We presently have 2,500 Australian native species growing in our production nursery.
All of our tubestock trays have small white descriptive labels in front for customers to take with their plant purchases. However, we encourage customers to just take a label if they are unsure about whether to buy a plant or not. It gives customers the opportunity to go and research the plant before purchasing. One of our most important messages to customers is -
PLAN BEFORE YOU PLANT!
These photos show some of the species for sale now March 2016.
Autumn is almost here and it is time for planning and planting Australian native gardens. Please always remember to include plants that feed our Carnaby's Cockatoos.
Cockatoos need food and as we develop land for housing with little or no space for trees and gardens, we are taking destroying their food source. We need to be planting a large variety of Western Australian trees and shrubs so that these beautiful birds can have a quality diet.
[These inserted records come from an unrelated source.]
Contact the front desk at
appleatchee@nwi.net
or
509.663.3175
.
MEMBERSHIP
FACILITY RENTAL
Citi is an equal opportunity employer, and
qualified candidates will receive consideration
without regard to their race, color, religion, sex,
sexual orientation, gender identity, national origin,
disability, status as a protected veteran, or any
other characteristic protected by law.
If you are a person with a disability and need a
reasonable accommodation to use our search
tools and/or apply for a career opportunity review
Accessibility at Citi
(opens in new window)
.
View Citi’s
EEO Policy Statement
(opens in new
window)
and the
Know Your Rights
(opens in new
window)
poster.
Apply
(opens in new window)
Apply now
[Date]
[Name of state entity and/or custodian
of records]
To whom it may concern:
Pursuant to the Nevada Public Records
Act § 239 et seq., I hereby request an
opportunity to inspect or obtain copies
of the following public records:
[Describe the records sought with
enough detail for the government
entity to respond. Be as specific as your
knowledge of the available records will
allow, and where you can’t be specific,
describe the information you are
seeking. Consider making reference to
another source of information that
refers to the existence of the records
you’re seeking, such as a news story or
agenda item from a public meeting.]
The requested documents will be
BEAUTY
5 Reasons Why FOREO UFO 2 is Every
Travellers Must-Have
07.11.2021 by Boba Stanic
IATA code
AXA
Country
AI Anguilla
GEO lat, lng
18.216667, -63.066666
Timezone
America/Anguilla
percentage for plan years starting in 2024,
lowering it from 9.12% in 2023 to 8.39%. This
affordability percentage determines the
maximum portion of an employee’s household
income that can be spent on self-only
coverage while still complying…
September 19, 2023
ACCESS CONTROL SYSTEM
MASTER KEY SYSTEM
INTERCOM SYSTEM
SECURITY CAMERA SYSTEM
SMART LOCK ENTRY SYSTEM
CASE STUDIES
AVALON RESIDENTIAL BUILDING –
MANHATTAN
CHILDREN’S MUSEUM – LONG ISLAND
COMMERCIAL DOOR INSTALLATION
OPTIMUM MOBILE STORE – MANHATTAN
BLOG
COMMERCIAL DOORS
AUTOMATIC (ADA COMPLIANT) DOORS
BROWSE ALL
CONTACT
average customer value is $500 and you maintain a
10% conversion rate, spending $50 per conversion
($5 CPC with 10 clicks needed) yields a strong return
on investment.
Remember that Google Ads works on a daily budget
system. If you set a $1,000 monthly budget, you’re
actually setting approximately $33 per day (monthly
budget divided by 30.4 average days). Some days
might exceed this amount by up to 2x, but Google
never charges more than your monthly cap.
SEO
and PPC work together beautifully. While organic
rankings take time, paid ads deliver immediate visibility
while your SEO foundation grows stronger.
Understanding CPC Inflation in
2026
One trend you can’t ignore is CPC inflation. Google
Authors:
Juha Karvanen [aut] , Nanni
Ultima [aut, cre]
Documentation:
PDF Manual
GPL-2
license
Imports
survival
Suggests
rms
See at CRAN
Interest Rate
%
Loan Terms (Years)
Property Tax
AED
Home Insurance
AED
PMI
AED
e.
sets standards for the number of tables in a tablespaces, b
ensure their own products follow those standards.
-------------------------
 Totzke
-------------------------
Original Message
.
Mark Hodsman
Over the last 6 weeks a large flock of about 60 Carnaby's Cockatoos have been roosting and feeding here in Oakford. Sadly, they come for the seeds in the Pinus pinaster pine cones. This is not the ideal food for these birds. It is considered to be the equivalent of us humans continually eating "take-away" hamburgers. Pinus pinaster trees are native to California.
Carnaby's Black Cockatoo (Calyptorhynchus latirostris) are unique to Western Australia. They have two common Noongar names, 'Ngooriark' and 'Weelark'.If we are going to feed our Carnaby's Cockatoos we need to be planting many different Western Australian native species particularly Marri trees, Jarrah trees, Banksias, Hakeas and Callistemon phoeniceus (Firey Red Bottlebrush).
We have many plants for sale in our nursery that will provide food for the Carnaby's Cockatoos. We recommend that you plant trees and shrubs that have been grown in 70mm square tubes (forestry tubes). Australian native plants that are grown in square tubes do not become root bound. The retail price is $5.00 ea.
Carnaby's Cockatoos extracting seeds from Pinus pinaster cones after they have dried on the ground.
The Carnaby's Cockatoos break the mature pine cones from the trees and drop them on to the ground. They return later, approximately two weeks, when the cones have dried out and are easier to break up, they then remove the capsules that surround the seed. They break the capsules open into two perfect little cups, as you can see in the photo above, then remove the seed and eat it. The capsules are just 8mm long. It is amazing that these large birds with big sharp beaks can break these small capsules open perfectly in half just by using their beaks and possibly their claws. I tried to do the same using pliers, tweezers, small hammer etc., I did not even manage to do one!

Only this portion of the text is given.